Del clóset al matrimonio

Ahora ha sido la Corte Suprema de Estados Unidos la que ha dado su aval al matrimonio entre personas del mismo sexo, apenas dos semanas después de que su similar mexicana hiciera lo propio.

            Es un nuevo triunfo de la causa de los derechos humanos, y específicamente de un sector de la sociedad que históricamente ha sido discriminado, humillado e incluso perseguido. Hoy mismo, en 75 países se penalizan las prácticas homosexuales, en 45 de ellos con penas de hasta 14 años de prisión, en 12 hasta con cadena perpetua y en siete con la pena de muerte.

            Fue en sociedades democráticas, como las de los países escandinavos y el mismo Estados Unidos, donde se ganaron las primeras batallas contra la discriminación de los gays. Resulta sorprendente que en este último país, donde las libertades individuales y la privacidad personal gozan de amplísimas garantías, hace medio siglo 49 de los 50 estados criminalizaran la homosexualidad y la Asociación Psiquiátrica Americana la catalogara de enfermedad mental. Todavía a principios de este siglo las leyes de 13 estados seguían considerando delito las relaciones homosexuales.

            La Corte Suprema estadunidense anuló en 2003 esas disposiciones. La resolución respondió al recurso presentado por dos hombres que fueron multados después de que la policía irrumpió en su casa, en Texas, y los sorprendió practicando sexo anal. Por 6 votos contra 3, la Corte concluyó que tales leyes violaban los derechos fundamentales reconocidos en la Constitución: “La libertad implica una autonomía individual que incluye las libertades de pensamiento, de creencias, de expresión y de una cierta conducta íntima. El caso concierne a dos adultos que, con pleno y total consentimiento, mantenían prácticas comunes al tipo de vida homosexual. Su derecho a la libertad les da la plena facultad de hacerlo sin la intervención del gobierno”.

            Los magistrados que votaron en contra opinaron que se estaba alterando el orden social. “La Corte ha tomado partido —adujeron— en la guerra cultural y ha respaldado las reivindicaciones homosexuales, lo que conduce al replanteamiento de las leyes estatales contra la bigamia, el matrimonio de personas del mismo sexo, el incesto, la prostitución, la masturbación (sic), el adulterio, el bestialismo y la obscenidad”.

            Ruth Harlow, directora de la Lambda Legal Defense and Education, calificó el veredicto como el más importante en toda una generación: “Durante décadas estas leyes constituyeron un importante obstáculo en el camino hacia la igualdad y trataron a los gays como ciudadanos de segunda clase. Hoy la Corte Suprema ha terminado con todo eso”. En aquel momento un solo estado, Massachusetts, permitía las bodas entre personas del mismo sexo. De entonces a ahora las cosas han ido cambiando. Las fuerzas armadas aceptan en sus filas a gays y lesbianas, y en 36 estados se autorizaron, por vía legislativa o judicial, las bodas homosexuales.

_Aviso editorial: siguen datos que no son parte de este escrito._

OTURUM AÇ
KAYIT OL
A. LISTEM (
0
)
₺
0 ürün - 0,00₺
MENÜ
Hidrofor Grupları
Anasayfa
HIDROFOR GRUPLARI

            La decisión que ampara esas uniones en todo el país es tan relevante como la que en 1954 puso fin a la segregación racial y la que en 1967 declaró inconstitucionales las leyes que prohibían los matrimonios interraciales. Las tres históricas sentencias han reconocido la igualdad de todos ante la ley y la libertad de cada cual de decidir su vida íntima. Fue un fallo apretado: cinco votos contra cuatro. Uno de los magistrados que quedaron en minoría, Antonin Scalia, no ocultó su disgusto: en su voto particular calificó la determinación como un “golpe de Estado judicial” y dijo que la Corte de la que forma parte es una amenaza a la democracia estadounidense.

            Mucho más emotiva y elocuente fue la expresión de Bill Wooby, un ciudadano de 67 años que esperaba frente a la escalinata del alto tribunal. Recordó los años de discriminación y de lucha, recordó a los amigos muertos y lloró: “Por primera vez me siento americano”.

            En México, hace más de 50 años, escribió Xavier Villaurrutia acerca de la clandestinidad de su amor, penado no por la ley pero sí por el juicio social dominante:

“A mí mismo me prohíbo

revelar nuestro secreto,

decir tu nombre completo

o escribirlo cuando escribo”.

            La materia de ese ardiente secreto, en las sociedades democráticas, está dejando de ser estigmatizante.